ML-based techniques for system design rely on black-box models with very limited interpretability, and cannot be reasoned about. On the other hand, self-awareness in computing systems [49] allows us to develop an intelligent system by building reasoning on top of the black-box models along with

other properties like *adaptation* and *self-healing*. Computational self-awareness principles draw on a large body of work from different communities such as psychology, neuroscience, autonomic computing, machine learning, artificial intelligence, and multi-agent systems. The ability to reason using the models allows the system to *introspect*: a fundamental property of a self-aware computational system as described in the next section. Self-awareness properties can be used to leverage the most out of the available resources and improve the performance, energy-efficiency, reliability, and fast adoption of emerging computing systems. Therefore, we now look at the characteristic properties of computational self-awareness and how they can be applied to a memory subsystem.

### III. COMPUTATIONAL SELF-AWARENESS

The growing literature in self-aware computing systems suggests that intelligent systems are being designed and deployed that can learn and adapt at runtime. It draws its roots from the fields of psychology and neuroscience and integrates interdisciplinary research.

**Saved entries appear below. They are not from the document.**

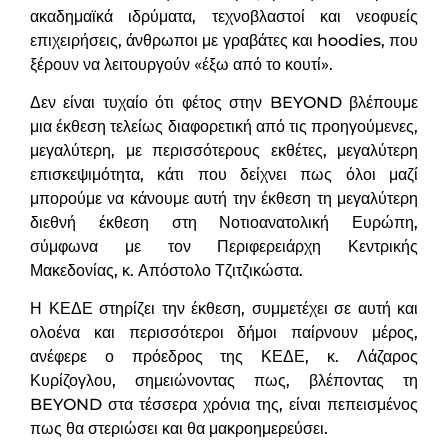
ακαδημαϊκά ιδρύματα, τεχνοβλαστοί και νεοφυείς
επιχειρήσεις, άνθρωποι με γραβάτες και hoodies, που
ξέρουν να λειτουργούν «έξω από το κουτί».
Δεν είναι τυχαίο ότι φέτος στην BEYOND βλέπουμε
μια έκθεση τελείως διαφορετική από τις προηγούμενες,
μεγαλύτερη, με περισσότερους εκθέτες, μεγαλύτερη
επισκεψιμότητα, κάτι που δείχνει πως όλοι μαζί
μπορούμε να κάνουμε αυτή την έκθεση τη μεγαλύτερη
διεθνή έκθεση στη Νοτιοανατολική Ευρώπη,
σύμφωνα
με τον Περιφερειάρχη Κεντρικής
Μακεδονίας, κ. Απόστολο Τζιτζικώστα.
Η ΚΕΔΕ στηρίζει την έκθεση, συμμετέχει σε αυτή και
ολοένα και περισσότεροι δήμοι παίρνουν μέρος,
ανέφερε ο πρόεδρος της ΚΕΔΕ, κ. Λάζαρος
Κυρίζογλου, σημειώνοντας πως, βλέποντας τη
BEYOND στα τέσσερα χρόνια της, είναι πεπεισμένος
πως θα στεριώσει και θα μακροημερεύσει.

Kounev *et al.* [49] defines self-aware computing systems as systems with the following properties: (1) **Modelling**: the ability to *learn models* by capturing knowledge on an ongoing basis about the system as well as the environment in which the system is running, and (2) **Reflection**: ability to make decisions by *reasoning* using the models, and perform actions based on the decision. The model here is a generic abstraction of the system and environment. Examples are: (a) descriptive model that captures system performance-related parameters, (b) prescriptive model that defines actions based on different system states, and (c) predictive model to perform 'what-if' queries. The learning can include static information gathered during design-time, along with dynamic information gathered during runtime.

The properties associated with a self-aware system (which we refer to as self-\* properties) are domain-specific and different, for example, in a collective system [30] versus in robotics [51]. Agarwal *et al.* [6] examine the fundamental properties that pertain to self-aware computation: introspection, approximation, goal orientation, adaptation, and self-healing. Bellman *et al.* [33] review the challenges of applying self-awareness principles in resource-constrained cyber-physical systems. Following the road-map laid out in prior literature, we discuss some of the self-\* properties and define them in the context of memory-management:

- Introspection: the ability to observe the system and environment during execution, reflect on its behavior, and learn. Platform and application-level telemetry are utilized as sensors to observe the behavior of the memory subsystem at runtime. The sensors are spread across multiple abstraction layers: device, hardware, kernel, vendor-library, and application layer.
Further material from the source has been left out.